## Exercise instructions:
Reproduce each line of the following material exactly, omitting the images.
++++ Data ++++
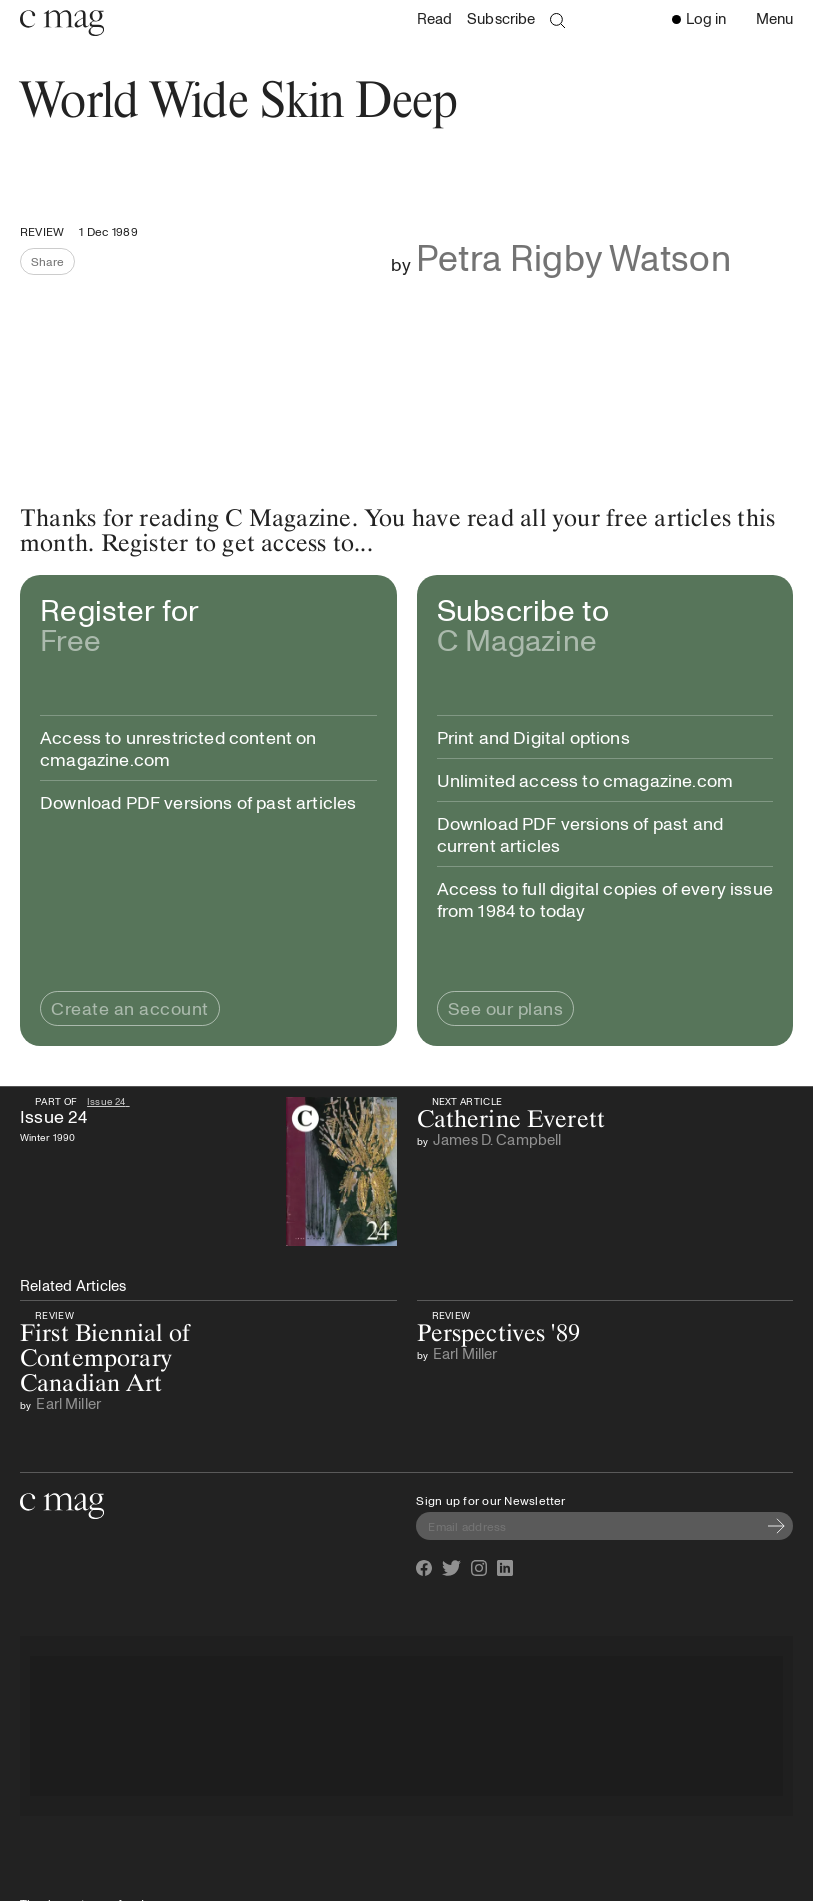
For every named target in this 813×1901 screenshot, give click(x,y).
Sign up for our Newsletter (490, 1500)
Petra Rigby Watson (573, 256)
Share (53, 264)
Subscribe (501, 18)
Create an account (130, 1008)
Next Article (465, 1101)
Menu (779, 20)
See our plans (506, 1008)
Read (435, 18)
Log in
++++
## Solved problem:
For every named target in this 813×1901 screenshot, give click(x,y).
Sign up for our Newsletter (490, 1500)
Petra Rigby Watson (573, 256)
Share (53, 264)
Subscribe (501, 18)
Create an account (130, 1008)
Next Article (465, 1101)
Menu (779, 20)
See our plans (506, 1008)
Read (435, 18)
Log in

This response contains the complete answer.